Now, in order to prove that the function $x\mapsto\left\langle \pi_{N}(x)u,\tilde{u}\right\rangle _{N}$ is an $A_M$-finite function, we use the following technical lemma.

• Lemma. Let $R$ be a group with center $Z\left(R\right)\cong K\times\mathbb{Z}^{r}$, where $K$ is a compact group. Let $\left(H,\sigma\right)$ be a (complex) smooth $R$-module of finite length and let $v\in H$. Then, the $Z\left(R\right)$-module generated by $v$ is finite dimensional.

The Jacquet module is a smooth $G$-module of finite length (See Theorems 3.3.1 and 6.3.10 in the abovementioned unpublished notes by Casselman). Hence, we apply the lemma with $R=M$ (with $Z(R)=A_M$), $H=V_N$, $\sigma=\pi_N$, and $v=u\in V_{N}$. This gives that $U:=\left\{ \pi_{N}\left(a\right)u|\ a\in A_{M}\right\} $ is of finite dimension.

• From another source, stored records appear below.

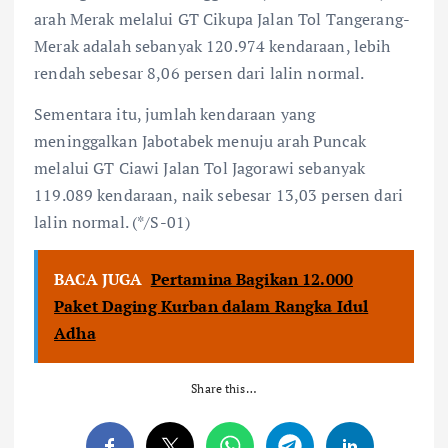
arah Merak melalui GT Cikupa Jalan Tol Tangerang-
Merak adalah sebanyak 120.974 kendaraan, lebih
rendah sebesar 8,06 persen dari lalin normal.
Sementara itu, jumlah kendaraan yang
meninggalkan Jabotabek menuju arah Puncak
melalui GT Ciawi Jalan Tol Jagorawi sebanyak
119.089 kendaraan, naik sebesar 13,03 persen dari
lalin normal. (*/S-01)
BACA JUGA
Pertamina Bagikan 12.000
Paket Daging Kurban dalam Rangka Idul
Adha
Share this…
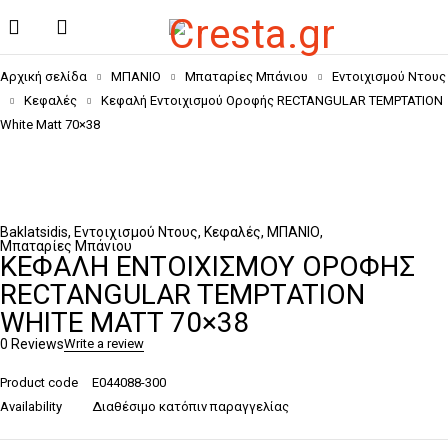
Αρχική σελίδα
ΜΠΑΝΙΟ
Μπαταρίες Μπάνιου
Εντοιχισμού Ντους
Κεφαλές
Κεφαλή Εντοιχισμού Οροφής RECTANGULAR TEMPTATION
White Matt 70×38
Baklatsidis
,
Εντοιχισμού Ντους
,
Κεφαλές
,
ΜΠΑΝΙΟ
,
Μπαταρίες Μπάνιου
ΚΕΦΑΛΉ ΕΝΤΟΙΧΙΣΜΟΎ ΟΡΟΦΉΣ
RECTANGULAR TEMPTATION
WHITE MATT 70×38
0 Reviews
Write a review
Product code
E044088-300
Availability
Διαθέσιμο κατόπιν παραγγελίας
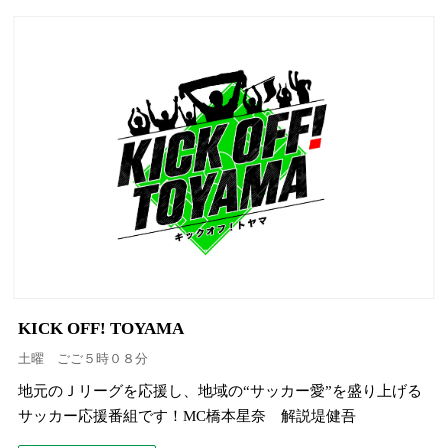
KICK OFF! TOYAMA
土曜 ごご５時０８分
地元のＪリーグを応援し、地域の“サッカー愛”を盛り上げる
サッカー応援番組です！MC橋本星奈 解説堤健吾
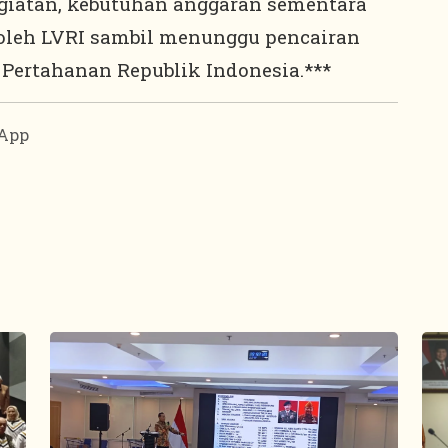
iatan, kebutuhan anggaran sementara
 oleh LVRI sambil menunggu pencairan
Pertahanan Republik Indonesia.***
App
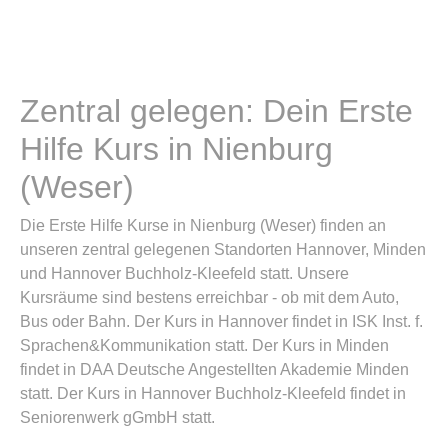
Zentral gelegen: Dein Erste
Hilfe Kurs in Nienburg
(Weser)
Die Erste Hilfe Kurse in Nienburg (Weser) finden an
unseren zentral gelegenen Standorten Hannover, Minden
und Hannover Buchholz-Kleefeld statt. Unsere
Kursräume sind bestens erreichbar - ob mit dem Auto,
Bus oder Bahn. Der Kurs in Hannover findet in ISK Inst. f.
Sprachen&Kommunikation statt. Der Kurs in Minden
findet in DAA Deutsche Angestellten Akademie Minden
statt. Der Kurs in Hannover Buchholz-Kleefeld findet in
Seniorenwerk gGmbH statt.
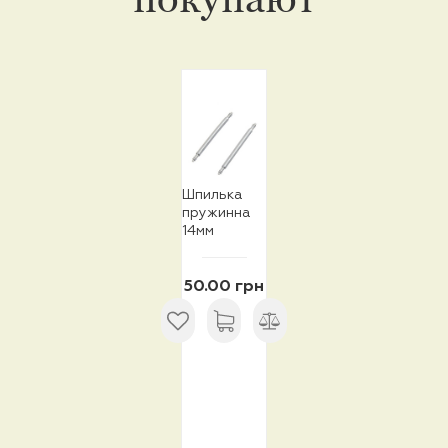
Шпилька
пружинна
14мм
50.00 грн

Let $\left\{ \pi_{N}\left(b_{1}\right)u,\ldots, \pi_{N}\left(b_{\ell}\right)u\right\}$ be a basis of $U$. Then, \begin{equation} \pi_{N}\left(a\right)u=\sum_{i=1}^{\ell}c_{i}(a)\pi_{N}\left(b_i\right)u. \end{equation} Therefore, \begin{equation} \left\langle \pi_{N}\left(ma\right)u,\tilde{u}\right\rangle _{N}=\sum_{i=1}^{\ell}c_{i}\left(a\right)\left\langle \pi_{N}\left(m b_i\right)u,\tilde{u}\right\rangle _{N}. \end{equation} For more details, as well as the proof of the lemma, see here.

For the Archimedean case, one can find an asymptotic expansion of the matrix coefficients, as a finite sum of finite functions, in Casselman's paper Jacquet modules for real reductive groups (see the Lemma in Section 5, Proceedings of the International Congress of Mathematicians (Helsinki, 1978)).

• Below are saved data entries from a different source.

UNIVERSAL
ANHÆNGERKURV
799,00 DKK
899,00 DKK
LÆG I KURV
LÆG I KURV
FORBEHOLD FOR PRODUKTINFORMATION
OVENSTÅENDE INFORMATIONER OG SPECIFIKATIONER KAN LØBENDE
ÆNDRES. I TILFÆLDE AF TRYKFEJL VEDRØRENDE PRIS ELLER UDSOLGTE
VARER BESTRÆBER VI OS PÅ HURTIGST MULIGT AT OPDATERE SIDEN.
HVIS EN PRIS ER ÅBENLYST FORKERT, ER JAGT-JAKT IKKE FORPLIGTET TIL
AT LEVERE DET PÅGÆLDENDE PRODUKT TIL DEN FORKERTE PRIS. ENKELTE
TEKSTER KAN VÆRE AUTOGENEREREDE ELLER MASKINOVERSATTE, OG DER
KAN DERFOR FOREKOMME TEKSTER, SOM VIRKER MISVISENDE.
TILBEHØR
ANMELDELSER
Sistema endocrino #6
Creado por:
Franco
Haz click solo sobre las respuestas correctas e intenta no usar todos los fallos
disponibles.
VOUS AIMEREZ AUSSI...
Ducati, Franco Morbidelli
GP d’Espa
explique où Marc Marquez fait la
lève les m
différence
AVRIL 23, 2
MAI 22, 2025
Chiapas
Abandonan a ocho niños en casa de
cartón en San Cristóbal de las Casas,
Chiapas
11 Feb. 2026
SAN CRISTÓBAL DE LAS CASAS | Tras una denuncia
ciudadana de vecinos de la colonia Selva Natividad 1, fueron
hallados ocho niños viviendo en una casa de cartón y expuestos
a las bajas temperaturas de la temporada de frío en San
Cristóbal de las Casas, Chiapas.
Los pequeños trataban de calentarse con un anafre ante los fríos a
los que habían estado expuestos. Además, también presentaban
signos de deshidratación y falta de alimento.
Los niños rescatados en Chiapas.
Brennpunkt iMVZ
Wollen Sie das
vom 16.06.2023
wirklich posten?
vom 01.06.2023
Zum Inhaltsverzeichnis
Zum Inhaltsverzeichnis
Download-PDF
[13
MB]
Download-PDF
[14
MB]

For the $p$-adic case, the idea is as follows (thanks to Elad for pointing out the direction). Recall (from the unpublished notes by Casselman, Introduction to the theory of admissible representations of p-adic reductive groups) that $k$ is a non-Archimedean locally compact field, $G$ is a group of $k$-rational points of a reductive algebraic group defined over $k$, and $P$ is a parabolic subgroup of $G$ with Levi decomposition $P=MN$.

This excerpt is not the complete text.